Is IT really necessary? September 18, 2010Posted by IaninSheffield in Management, Resources.
Tags: cross-curricular, Curriculum, discrete, embedding, ict, KS3, primary, Resources, school, secondary
A couple of years ago, a friend and Head of IT in another school asked my opinion of ICT as a discrete subject in KS3. He was under pressure to have it removed from the timetable and distributed within the rest of the curriculum. At the time I couldn’t provide a compelling argument either way, much to his chagrin. This topic has raised its head once more and I was wondering whether two years further on, the arguments have changed at all?
Let’s take a step back for a moment and look at ICT in the primary phase.
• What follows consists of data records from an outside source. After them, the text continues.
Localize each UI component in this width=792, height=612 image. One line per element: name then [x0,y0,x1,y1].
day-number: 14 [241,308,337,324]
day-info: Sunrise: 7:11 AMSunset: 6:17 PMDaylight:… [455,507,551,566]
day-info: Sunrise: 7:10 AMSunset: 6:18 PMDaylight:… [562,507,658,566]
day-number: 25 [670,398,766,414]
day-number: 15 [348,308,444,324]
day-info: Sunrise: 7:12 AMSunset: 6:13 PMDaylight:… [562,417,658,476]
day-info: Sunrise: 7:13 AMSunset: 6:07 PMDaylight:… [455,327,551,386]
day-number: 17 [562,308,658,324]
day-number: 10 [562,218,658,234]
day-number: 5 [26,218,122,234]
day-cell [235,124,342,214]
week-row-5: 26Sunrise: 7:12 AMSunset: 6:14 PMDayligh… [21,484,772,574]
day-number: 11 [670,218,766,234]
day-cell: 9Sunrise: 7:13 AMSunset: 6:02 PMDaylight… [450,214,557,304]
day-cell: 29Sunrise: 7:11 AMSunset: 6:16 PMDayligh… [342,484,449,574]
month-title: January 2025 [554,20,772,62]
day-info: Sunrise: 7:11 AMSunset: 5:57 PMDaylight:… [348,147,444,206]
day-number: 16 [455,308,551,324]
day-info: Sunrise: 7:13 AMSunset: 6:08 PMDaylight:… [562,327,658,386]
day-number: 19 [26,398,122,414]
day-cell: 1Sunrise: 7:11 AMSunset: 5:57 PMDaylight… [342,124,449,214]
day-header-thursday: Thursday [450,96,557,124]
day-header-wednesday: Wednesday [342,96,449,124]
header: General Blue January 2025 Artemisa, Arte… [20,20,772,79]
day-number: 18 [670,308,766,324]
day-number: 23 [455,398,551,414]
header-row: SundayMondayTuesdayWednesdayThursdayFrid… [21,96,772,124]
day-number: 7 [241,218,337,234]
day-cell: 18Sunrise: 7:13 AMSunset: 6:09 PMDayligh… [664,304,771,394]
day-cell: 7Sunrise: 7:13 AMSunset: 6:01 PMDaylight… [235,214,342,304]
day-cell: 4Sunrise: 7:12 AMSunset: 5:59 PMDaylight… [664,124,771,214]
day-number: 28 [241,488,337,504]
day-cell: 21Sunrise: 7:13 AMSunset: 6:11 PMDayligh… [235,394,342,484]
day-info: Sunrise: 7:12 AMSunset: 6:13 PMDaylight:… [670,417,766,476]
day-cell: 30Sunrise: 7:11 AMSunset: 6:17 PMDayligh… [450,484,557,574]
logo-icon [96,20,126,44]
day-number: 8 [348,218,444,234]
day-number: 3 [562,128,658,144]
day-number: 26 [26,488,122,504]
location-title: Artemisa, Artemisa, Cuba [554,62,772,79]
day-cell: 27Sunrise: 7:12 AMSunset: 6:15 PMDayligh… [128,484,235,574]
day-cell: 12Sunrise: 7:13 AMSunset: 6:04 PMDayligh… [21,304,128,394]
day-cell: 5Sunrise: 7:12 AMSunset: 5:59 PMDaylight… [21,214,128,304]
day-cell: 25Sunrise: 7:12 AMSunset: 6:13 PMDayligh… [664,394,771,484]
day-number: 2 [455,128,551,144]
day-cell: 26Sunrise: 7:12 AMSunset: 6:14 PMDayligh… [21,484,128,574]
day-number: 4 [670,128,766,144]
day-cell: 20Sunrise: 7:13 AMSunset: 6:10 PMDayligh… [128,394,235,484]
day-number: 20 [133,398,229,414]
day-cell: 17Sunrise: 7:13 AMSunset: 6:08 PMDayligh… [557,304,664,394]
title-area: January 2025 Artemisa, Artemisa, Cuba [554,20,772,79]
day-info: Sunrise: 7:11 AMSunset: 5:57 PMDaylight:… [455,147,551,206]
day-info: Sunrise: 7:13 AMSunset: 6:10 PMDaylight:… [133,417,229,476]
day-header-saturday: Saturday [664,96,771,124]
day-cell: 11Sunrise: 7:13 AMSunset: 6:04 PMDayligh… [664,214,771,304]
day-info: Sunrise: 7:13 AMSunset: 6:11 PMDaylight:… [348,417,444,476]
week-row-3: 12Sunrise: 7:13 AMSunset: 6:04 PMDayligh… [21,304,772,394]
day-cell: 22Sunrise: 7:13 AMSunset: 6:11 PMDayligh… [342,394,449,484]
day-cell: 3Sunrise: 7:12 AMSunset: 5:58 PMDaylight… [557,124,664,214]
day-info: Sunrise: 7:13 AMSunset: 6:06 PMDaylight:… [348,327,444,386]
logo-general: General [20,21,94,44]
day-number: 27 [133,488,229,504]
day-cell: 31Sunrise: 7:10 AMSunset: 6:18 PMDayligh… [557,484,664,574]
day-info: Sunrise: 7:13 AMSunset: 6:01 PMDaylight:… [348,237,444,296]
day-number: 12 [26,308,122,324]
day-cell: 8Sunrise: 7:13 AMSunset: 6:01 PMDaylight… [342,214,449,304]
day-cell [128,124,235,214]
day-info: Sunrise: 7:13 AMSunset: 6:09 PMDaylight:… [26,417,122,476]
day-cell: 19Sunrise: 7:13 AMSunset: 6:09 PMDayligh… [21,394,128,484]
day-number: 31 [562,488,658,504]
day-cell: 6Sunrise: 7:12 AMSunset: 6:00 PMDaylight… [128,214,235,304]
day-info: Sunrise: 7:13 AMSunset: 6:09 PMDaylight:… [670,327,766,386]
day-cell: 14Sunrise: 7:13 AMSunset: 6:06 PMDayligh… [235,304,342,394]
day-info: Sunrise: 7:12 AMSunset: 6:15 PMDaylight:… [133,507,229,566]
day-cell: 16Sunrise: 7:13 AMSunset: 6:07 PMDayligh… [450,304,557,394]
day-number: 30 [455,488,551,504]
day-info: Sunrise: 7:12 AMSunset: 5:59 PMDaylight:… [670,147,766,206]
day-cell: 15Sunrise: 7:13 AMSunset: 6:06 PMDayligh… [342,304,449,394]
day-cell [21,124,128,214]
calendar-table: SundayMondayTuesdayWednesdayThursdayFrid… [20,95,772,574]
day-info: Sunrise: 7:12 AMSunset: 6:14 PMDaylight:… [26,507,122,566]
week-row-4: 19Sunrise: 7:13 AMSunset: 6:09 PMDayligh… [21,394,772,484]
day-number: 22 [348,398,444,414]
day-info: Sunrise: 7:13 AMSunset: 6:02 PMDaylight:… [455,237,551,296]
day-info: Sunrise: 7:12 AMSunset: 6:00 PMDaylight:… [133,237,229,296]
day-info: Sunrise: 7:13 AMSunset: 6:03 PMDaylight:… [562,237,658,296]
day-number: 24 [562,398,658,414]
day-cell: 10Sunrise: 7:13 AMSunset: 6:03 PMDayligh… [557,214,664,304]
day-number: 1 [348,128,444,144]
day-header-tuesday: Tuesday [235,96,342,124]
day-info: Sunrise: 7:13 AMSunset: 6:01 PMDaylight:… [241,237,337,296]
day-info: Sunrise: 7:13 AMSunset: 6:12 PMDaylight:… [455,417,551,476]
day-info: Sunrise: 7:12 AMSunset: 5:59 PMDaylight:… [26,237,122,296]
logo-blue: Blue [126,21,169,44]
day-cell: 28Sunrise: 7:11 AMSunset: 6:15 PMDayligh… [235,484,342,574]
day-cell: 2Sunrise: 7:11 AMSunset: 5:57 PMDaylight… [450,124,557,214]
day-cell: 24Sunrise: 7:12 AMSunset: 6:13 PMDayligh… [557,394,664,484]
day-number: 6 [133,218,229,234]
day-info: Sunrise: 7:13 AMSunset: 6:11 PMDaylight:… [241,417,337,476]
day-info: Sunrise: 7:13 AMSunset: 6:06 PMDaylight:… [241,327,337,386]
At our school (ages 4-18), ICT is taught across and is embedded the curriculum in KS1 & 2; there are no discrete ICT lessons. The philosophy is that ICT should be used when and where appropriate to support learning, thereby ensuring that it is used in authentic situations, rather than being studied in its own little box. At KS3 however, ICT gets its own ‘slot’ on the timetable and becomes a discrete entity. Here it is felt that it can be explored in greater depth, is as worthy of study as other KS3 subjects, that pupils need a solid grounding for study at GCSE and beyond (should they so choose) and that subject specialists are better placed to provide for those needs. I think I’d be right in saying that our ICT in the Juniors section is similar to that in the majority of primary schools (but am happy to be corrected) and similarly our KS3 provision to that in the majority of secondary schools.
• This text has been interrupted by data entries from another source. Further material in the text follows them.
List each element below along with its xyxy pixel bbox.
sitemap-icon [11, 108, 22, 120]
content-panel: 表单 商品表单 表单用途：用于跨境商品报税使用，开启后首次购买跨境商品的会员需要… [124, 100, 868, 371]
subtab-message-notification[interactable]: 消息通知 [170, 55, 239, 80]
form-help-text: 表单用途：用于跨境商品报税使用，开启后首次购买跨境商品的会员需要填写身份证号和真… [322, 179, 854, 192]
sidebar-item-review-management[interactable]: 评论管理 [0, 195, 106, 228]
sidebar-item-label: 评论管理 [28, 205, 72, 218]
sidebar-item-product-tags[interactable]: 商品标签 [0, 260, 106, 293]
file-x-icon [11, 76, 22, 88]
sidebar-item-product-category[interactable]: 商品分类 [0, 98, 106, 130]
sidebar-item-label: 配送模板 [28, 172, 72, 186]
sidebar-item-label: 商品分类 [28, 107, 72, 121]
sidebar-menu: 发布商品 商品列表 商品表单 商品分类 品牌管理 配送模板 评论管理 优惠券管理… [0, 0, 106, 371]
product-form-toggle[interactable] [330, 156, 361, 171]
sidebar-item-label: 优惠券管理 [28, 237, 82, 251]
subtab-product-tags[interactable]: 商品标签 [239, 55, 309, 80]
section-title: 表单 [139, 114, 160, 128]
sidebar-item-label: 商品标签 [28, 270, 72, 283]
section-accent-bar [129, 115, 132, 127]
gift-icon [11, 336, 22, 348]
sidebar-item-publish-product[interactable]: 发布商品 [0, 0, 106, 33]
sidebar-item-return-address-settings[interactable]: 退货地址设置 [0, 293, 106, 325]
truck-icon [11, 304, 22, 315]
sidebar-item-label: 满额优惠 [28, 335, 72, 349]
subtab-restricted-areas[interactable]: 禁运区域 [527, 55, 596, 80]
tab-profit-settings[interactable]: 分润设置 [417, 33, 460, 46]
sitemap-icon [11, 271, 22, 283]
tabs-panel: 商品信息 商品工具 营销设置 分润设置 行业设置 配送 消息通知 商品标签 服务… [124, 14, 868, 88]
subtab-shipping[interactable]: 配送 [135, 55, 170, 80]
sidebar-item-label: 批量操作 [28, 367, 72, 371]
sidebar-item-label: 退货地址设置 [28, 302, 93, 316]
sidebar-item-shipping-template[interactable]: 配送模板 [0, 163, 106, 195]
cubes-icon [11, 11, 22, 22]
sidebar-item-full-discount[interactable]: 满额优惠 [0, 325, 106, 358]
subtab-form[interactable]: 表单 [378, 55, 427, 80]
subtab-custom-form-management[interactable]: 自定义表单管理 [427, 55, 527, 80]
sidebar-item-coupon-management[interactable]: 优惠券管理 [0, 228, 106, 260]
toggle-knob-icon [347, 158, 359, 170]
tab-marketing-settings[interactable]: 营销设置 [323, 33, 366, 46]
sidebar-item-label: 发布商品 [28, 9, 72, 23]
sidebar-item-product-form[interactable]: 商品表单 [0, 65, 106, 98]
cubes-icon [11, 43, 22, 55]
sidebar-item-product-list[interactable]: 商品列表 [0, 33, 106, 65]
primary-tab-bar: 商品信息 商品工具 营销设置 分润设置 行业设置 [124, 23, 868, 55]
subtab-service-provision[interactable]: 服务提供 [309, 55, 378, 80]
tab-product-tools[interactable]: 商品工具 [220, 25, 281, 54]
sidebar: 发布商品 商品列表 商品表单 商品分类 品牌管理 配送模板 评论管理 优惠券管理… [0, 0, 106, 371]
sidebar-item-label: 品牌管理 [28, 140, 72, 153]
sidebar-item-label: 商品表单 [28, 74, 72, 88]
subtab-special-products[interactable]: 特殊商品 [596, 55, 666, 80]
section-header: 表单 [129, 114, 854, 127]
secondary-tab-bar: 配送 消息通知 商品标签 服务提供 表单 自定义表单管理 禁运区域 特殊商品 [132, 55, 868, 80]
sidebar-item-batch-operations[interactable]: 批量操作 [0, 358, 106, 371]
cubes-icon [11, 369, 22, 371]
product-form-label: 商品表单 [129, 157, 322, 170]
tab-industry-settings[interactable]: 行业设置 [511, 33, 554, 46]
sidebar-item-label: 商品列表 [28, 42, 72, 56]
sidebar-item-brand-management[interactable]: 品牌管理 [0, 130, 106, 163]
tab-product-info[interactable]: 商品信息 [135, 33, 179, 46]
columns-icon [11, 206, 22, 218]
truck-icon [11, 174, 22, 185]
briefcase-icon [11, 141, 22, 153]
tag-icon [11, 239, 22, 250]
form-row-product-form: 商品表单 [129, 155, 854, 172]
In addition to the above points, there are other factors which come into play:
- The expertise of the teachers in embedding ICT within the broader curriculum. Primary teachers are perhaps more adept and certainly more experienced at using thematic cross-curricular approaches. Colleagues in secondary are often keen to play to the strengths of their subject disciplines, leaving other elements to those who are more capable.
- Literacy may be integral to English lessons, but it clearly cuts across all other subject areas too, demanding that all teachers address it when necessary. Similarly numeracy may arise predominantly from the study of Maths, but it too is a touchstone to which all subjects will refer at some time. How far then should skills associated with a particular subject need to surface elsewhere? How about ‘carteracy?’ Understanding the information that maps provide us with is crucial in Geography, but many other subjects refer to maps too; another cross-curricular skill, if not less explicit. So where does ICT sit? With the other ‘…eracies?’ Or at the same level as History, French etc?
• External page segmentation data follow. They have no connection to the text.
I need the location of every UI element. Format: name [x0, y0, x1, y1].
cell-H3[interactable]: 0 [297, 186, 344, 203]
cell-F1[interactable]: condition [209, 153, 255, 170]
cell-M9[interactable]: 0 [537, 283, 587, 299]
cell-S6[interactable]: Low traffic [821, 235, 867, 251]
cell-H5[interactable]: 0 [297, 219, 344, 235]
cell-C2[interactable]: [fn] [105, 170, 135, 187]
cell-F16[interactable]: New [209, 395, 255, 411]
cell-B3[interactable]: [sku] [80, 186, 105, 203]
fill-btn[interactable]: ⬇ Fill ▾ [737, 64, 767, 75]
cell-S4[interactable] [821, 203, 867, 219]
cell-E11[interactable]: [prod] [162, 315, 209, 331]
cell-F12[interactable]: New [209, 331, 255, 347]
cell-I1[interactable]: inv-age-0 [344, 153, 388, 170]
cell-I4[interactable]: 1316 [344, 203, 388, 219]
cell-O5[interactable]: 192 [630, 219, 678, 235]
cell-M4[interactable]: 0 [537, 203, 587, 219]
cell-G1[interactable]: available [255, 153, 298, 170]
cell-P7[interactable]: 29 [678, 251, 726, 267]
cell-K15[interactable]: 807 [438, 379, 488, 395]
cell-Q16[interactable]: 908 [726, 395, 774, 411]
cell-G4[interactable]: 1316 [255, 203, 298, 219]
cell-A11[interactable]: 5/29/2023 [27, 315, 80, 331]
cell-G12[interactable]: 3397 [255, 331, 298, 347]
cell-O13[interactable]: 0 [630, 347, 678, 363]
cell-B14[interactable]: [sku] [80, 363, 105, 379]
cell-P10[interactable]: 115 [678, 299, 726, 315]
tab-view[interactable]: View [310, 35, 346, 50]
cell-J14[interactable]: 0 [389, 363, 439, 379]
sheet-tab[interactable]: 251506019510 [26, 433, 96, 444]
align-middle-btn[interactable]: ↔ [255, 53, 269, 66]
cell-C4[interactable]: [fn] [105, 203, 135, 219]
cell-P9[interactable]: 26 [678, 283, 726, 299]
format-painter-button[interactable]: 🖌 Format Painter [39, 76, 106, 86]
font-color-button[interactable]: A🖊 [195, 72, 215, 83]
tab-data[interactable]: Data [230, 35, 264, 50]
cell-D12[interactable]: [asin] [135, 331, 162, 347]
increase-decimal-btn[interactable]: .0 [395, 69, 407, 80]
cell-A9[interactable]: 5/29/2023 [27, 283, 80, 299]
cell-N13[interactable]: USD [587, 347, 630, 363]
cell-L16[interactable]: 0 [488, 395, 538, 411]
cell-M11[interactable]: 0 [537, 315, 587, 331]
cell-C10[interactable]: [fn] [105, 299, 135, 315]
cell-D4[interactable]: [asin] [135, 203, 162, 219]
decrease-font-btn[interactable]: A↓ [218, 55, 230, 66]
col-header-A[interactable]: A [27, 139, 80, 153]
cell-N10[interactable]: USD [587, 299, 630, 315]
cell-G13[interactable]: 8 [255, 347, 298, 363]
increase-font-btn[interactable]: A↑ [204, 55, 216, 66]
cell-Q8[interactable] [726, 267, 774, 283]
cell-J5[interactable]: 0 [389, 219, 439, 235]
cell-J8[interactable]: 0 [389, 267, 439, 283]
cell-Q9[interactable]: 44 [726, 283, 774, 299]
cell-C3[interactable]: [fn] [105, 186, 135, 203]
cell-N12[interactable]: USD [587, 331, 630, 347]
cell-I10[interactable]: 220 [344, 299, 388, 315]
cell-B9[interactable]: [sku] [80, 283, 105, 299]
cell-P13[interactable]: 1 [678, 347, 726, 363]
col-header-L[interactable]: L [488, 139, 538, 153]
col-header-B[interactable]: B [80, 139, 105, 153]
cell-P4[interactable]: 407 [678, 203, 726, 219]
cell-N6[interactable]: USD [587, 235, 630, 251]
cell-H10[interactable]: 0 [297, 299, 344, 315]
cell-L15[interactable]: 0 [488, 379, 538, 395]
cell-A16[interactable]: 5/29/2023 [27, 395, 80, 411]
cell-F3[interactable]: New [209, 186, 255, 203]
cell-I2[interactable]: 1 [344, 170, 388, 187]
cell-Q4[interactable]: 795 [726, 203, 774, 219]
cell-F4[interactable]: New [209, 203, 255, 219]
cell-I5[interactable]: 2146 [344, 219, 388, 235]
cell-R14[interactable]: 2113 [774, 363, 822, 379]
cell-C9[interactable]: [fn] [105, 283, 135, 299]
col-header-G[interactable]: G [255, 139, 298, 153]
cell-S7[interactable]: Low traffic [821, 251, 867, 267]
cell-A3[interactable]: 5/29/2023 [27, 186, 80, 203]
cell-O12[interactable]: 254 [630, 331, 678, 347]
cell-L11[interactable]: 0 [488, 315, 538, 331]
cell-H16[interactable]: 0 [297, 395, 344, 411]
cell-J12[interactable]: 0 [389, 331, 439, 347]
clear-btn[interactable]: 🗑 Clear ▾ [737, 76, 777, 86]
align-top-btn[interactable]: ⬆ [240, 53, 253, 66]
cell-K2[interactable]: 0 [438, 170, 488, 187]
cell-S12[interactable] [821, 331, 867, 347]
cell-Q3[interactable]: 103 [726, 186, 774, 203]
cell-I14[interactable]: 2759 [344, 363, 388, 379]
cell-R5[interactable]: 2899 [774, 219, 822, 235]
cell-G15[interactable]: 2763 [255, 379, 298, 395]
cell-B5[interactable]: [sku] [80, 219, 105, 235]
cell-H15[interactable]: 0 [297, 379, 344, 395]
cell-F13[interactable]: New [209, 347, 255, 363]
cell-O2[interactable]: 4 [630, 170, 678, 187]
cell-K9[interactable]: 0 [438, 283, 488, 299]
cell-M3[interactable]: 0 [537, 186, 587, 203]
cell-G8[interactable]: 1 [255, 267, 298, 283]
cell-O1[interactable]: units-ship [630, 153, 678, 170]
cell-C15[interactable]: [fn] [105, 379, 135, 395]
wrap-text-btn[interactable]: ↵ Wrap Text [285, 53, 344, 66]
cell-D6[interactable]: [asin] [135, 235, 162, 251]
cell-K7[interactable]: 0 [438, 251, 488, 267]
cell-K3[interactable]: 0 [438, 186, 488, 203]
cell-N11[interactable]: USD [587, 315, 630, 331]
- Resourcing. ICT taught as a discrete subject demands greater resources, invariably in the form of ICT suites/labs. ICT covered across the curriculum may allow resources to be deployed in a more distributed way, perhaps meeting the needs of subject areas more effectively in their own environments. The former is more manageable, the latter more flexible.
- Ownership. It is increasingly apparent that mobile devices of various flavours are becoming more commonplace in the pockets and bags of our students. Supported by more cloud-based applications, schools have the opportunity to consider a completely new model for surfacing ICT in lessons, one in which ownership of the devices (and the learning they support?) transfers to the hands of our students. How might/should this affect ICT within the curriculum? (The issue of equity of access is for another post perhaps?)
- Apprenticeship. Some would argue that learning with and about ICT occurs daily and nightly as our students interact with one another to explore ways to ‘get things done.’ Purists (some ICT teachers?) might say that this only serves to get them into bad habits; formatting text rather than using styles, spaces instead of tabs, images ‘poached’ from the Internet rather than correctly referenced etc.
- There is much concern at the moment about the decline in the numbers of students studying computing and the ramifications for the nation’s future economy. Do ICT and Computing actually require more emphasis on the curriculum?
So I’ve singularly failed to answer the question whether ICT should be entirely embedded or taught discretely. I’d be really interested therefore to hear your views, both ICT subject teachers and non-specialists, primary and secondary. What works for you? Which directions ought we perhaps to be moving? What issues have I missed? All musings much appreciated.